Avec un peu moins d’une centaine de mètres dans cette galerie Mélusine, l’aventure fût de courte durée, mais offre toutefois une jonction inattendue. Par ailleurs, et d’un point de vue plutôt pratique et objectif, on peut aussi dire qu'elle a permis de liquider 2 galeries pour le prix d’une !...


Pendant ce temps, Sébastien s’est changé afin d'être au sec pour travailler, le travail de relevé peut commencer !

Le plancher de la galerie Clochette n'est, de loin, pas très accueillant; en effet, il est très découpé, dans le même genre que la galerie des épées, mais en taille beaucoup plus réduite, ce qui fait qu'il n'est pas possible de se tenir debout et c'est à 4 pattes que l'on doit se mouvoir ; gare aux déchirures sur ces lames acérées !

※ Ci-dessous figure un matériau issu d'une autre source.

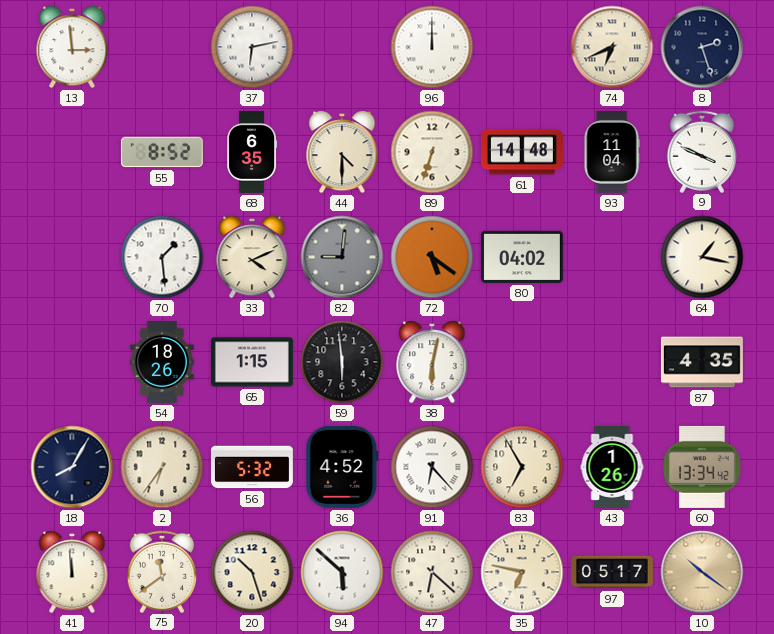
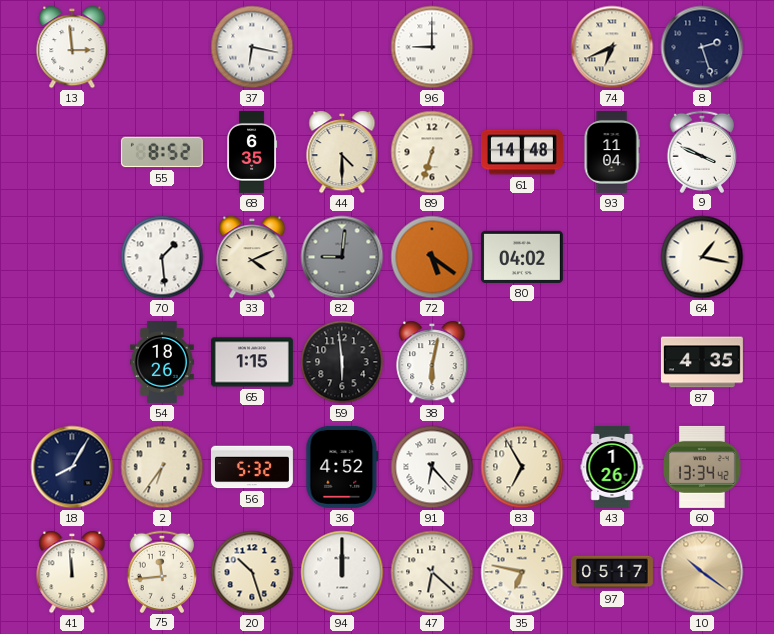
37: 6:13 -> 6:17
96: 12:00 -> 9:00
75: 11:39 -> 11:44
94: 5:52 -> 12:00
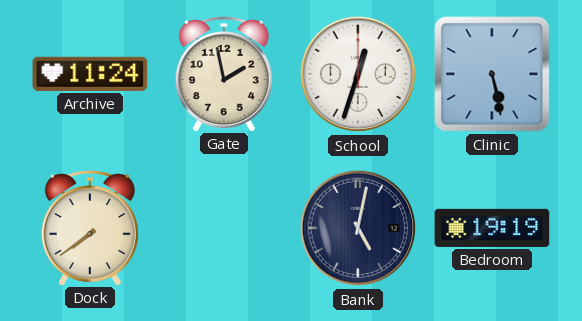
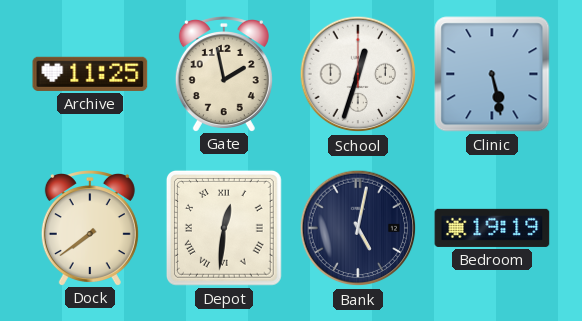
Archive: 11:24 -> 11:25
Depot: none -> 12:31
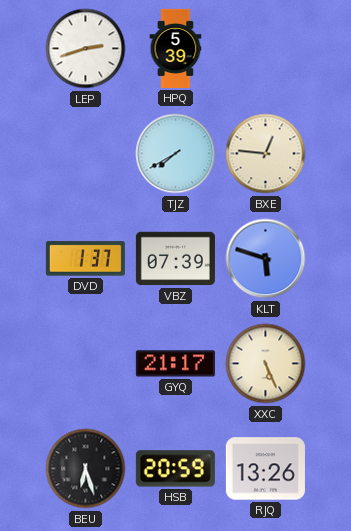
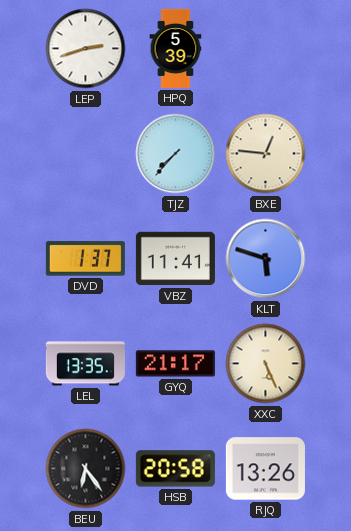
TJZ: 7:40 -> 7:37
VBZ: 07:39 -> 11:41
LEL: none -> 13:35
BEU: 6:27 -> 6:24
HSB: 20:59 -> 20:58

Après la 1ère visée, la galerie dévie légèrement sur la droite, tout en conservant la même morphologie, puis repart légèrement à gauche et ainsi de suite... C'est en tout cas l'impression visuelle que l'on a en progressant ; mais sur la vue en plan, l'on constatera, qu'en fait, la sinuosité est très légère. La pente suit le même chemin, soit toujours légèrement descendante.

Après plus d'une heure de relevé, le Millepattes commence à trouver ce boyau un peu lassant et se demande si son dessinateur de service a fait le bon choix ! Mais s‘il savait...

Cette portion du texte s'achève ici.